It sounds to me that the individual hypotheses you want to test are:
  1) A = B = C  (maybe)
  2) A > D
  3) B > D
  4) C > D
  5) (or maybe the average of A, B, C, pooling them together, > D?)
  6) D > E1
  7) E1 > F1
  8) F1 > E2
  9) E2 > F2
  10) average(E1, E2) > average(F1, F2)
  11) average(E1, F1) > average(E2, F2)
Does that sound right?

Certainly it'd be possible to test all of these by setting up
particular clever coding schemes and then testing whether individual
model coefficients are different from zero, but it'd be a hassle and
you'd need multiple different coding schemes to get all of them.
Fortunately, for ordinary regression models (those with with lm, glm,
mlm, and maybe others), you don't have to -- you can use a "linear
hypothesis test" to test for differences between coefficients
directly. (The result is the exact same F test you'd get by setting up
the clever contrast coding.)

I like the 'lht' function in package 'car' for doing this. The easiest
way to do this is to fit your model without an intercept, like "y ~ 0
+ factor", so that R will use "dummy" encoding and the model
parameters will just be the mean of each group. Then you can write
tests to compare those means. Note that when we want to test whether X
is greater than Y, then as usual we test the null hypothesis of
equality -- but if lht rejects the null, then its output doesn't
actually tell you in which direction it rejected it. You have to look
and see which side was bigger yourself.

# Example setup:
> library(car)
> my.factor <- factor(rep(c("A", "B", "C", "D", "E1", "E2", "F1", "F2"), 3))
> set.seed(0)
> fake.response <- rnorm(length(my.factor))
> model <- lm(fake.response ~ 0 + my.factor)
> model
Call:
lm(formula = fake.response ~ 0 + my.factor)

Coefficients:
 my.factorA   my.factorB   my.factorC   my.factorD  my.factorE1  my.factorE2
    0.50314      0.39550      0.84303     -0.25471     -0.31909     -0.48401
my.factorF1  my.factorF2
   -0.36482      0.03265

Now to run hypothesis tests:
1) test A = B = C: lht(model, c("my.factorA = my.factorB", "my.factorB
= my.factorC"))
Linear hypothesis test

Hypothesis:
my.factorA - my.factorB = 0
my.factorB - my.factorC = 0

Model 1: fake.response ~ 0 + my.factor
Model 2: restricted model

  Res.Df    RSS Df Sum of Sq      F Pr(>F)
1     16 15.717
2     18 16.044 -2  -0.32739 0.1666  0.848

I won't give outputs for the rest, but to give you the idea:
2) test A > D: lht(model, "my.factorA = my.factorD")
3) test B > D: lht(model, "my.factorB = my.factorD")
4) test C > D: lht(model, "my.factorC = my.factorD")
5) test the average of A, B, C > D: lht(model, "my.factorA +
my.factorB + my.factorC = 3*my.factorD")
  (note, if there are a different number of observations of A, B, C,
then there are actually two ways to do this; when you average the A,
B, C coefficients then you might gain a smidgen more power by
weighting them each by the number of observations. That would
correspond to averaging all the observations without regard to whether
they were A or B or C; the above corresponds to averaging all the A
observations, the B observations, and the C observations separately,
and then averaging the averages. This distinction probably doesn't
matter much in practice.)
6) test D > E1: lht(model, "my.factorD = my.factorE1")
7) test E1 > F1: lht(model, "my.factorE1 = my.factorF1")
8) test F1 > E2: lht(model, "my.factorF1 = my.factorE2")
9) test E2 > F2: lht(model, "my.factorE2 = my.factorF2")
10) test average(E1, E2) > average(F1, F2): lht(model, "my.factorE1 +
my.factorE2 = my.factorF1 + my.factorF2")
11) test average(E1, F1) > average(E2, F2): lht(model, "my.factorE1 +
my.factorF1 = my.factorE2 + my.factorF2")

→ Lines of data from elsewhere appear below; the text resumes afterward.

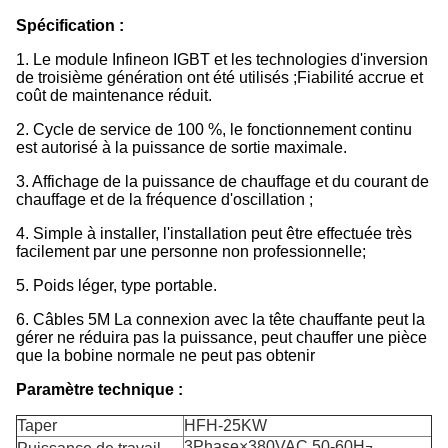
Spécification :
1. Le module Infineon IGBT et les technologies d'inversion
de troisième génération ont été utilisés ;Fiabilité accrue et
coût de maintenance réduit.
2. Cycle de service de 100 %, le fonctionnement continu
est autorisé à la puissance de sortie maximale.
3. Affichage de la puissance de chauffage et du courant de
chauffage et de la fréquence d'oscillation ;
4. Simple à installer, l'installation peut être effectuée très
facilement par une personne non professionnelle;
5. Poids léger, type portable.
6. Câbles 5M La connexion avec la tête chauffante peut la
gérer ne réduira pas la puissance, peut chauffer une pièce
que la bobine normale ne peut pas obtenir
Paramètre technique :
Taper
HFH-25KW
3Phase×380VAC 50-60H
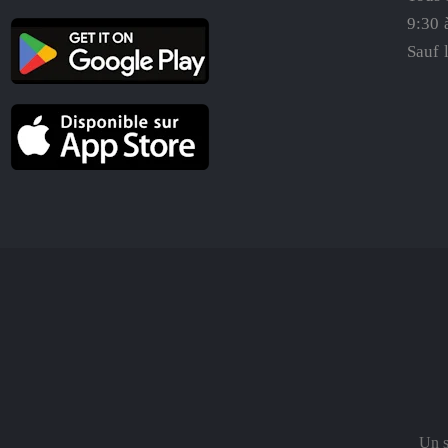
9:30 
Sauf 
Un s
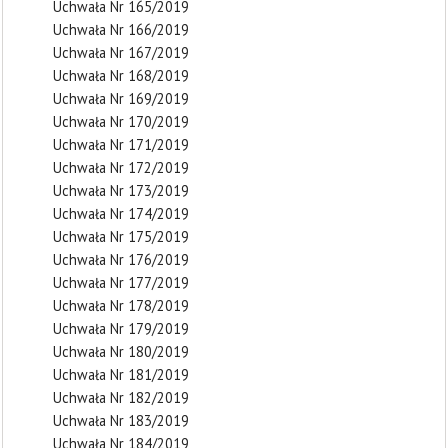
Uchwała Nr 165/2019
Uchwała Nr 166/2019
Uchwała Nr 167/2019
Uchwała Nr 168/2019
Uchwała Nr 169/2019
Uchwała Nr 170/2019
Uchwała Nr 171/2019
Uchwała Nr 172/2019
Uchwała Nr 173/2019
Uchwała Nr 174/2019
Uchwała Nr 175/2019
Uchwała Nr 176/2019
Uchwała Nr 177/2019
Uchwała Nr 178/2019
Uchwała Nr 179/2019
Uchwała Nr 180/2019
Uchwała Nr 181/2019
Uchwała Nr 182/2019
Uchwała Nr 183/2019
Uchwała Nr 184/2019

If you're looking for "main effects" of E vs. F, 1 vs. 2, then it's
probably a good idea to also check for the interaction, since "main
effects" are only really interpretable as such if the two factors
combine additively (i.e., there is no interaction). To test for the
interaction:
  lht(model, "my.factorE1 + my.factorF2 = my.factorE2 + my.factorF1")

Note that these tests of the "embedded 2 x 2" model will give slightly
different results than if you fit a standard 2x2 ANOVA to just the
E1/E2/F1/F2 data. Conceptually, the way an ANOVA test work is to first
look at the size of the effect, and then use the residuals to estimate
how much noise there was, and compare the size of the effect to the
level of noise. If you fit the 2x2 model, then you would get the exact
same effects, but now you would use only the residuals from the
E1/E2/F1/F2 to estimate the amount of noise; in the lht-based "ANOVA"
tests above, you use the full data set's residuals to estimate the
level of noise. So they'll get a different estimate. Assuming your
groups *do* have equal levels of noise, this different estimate will
be more accurate (and this is reflected in a higher number of degrees
of freedom in the lht-based F tests), and you'll get a bit more power
than if you fit the 2x2 model.

In general, lht can perform any test whose null hypothesis can be
expressed as a set of linear equations on your model coefficients; all
the classic regression and ANOVA tests are simple special cases of
this.

Hope that helps,
-- Nathaniel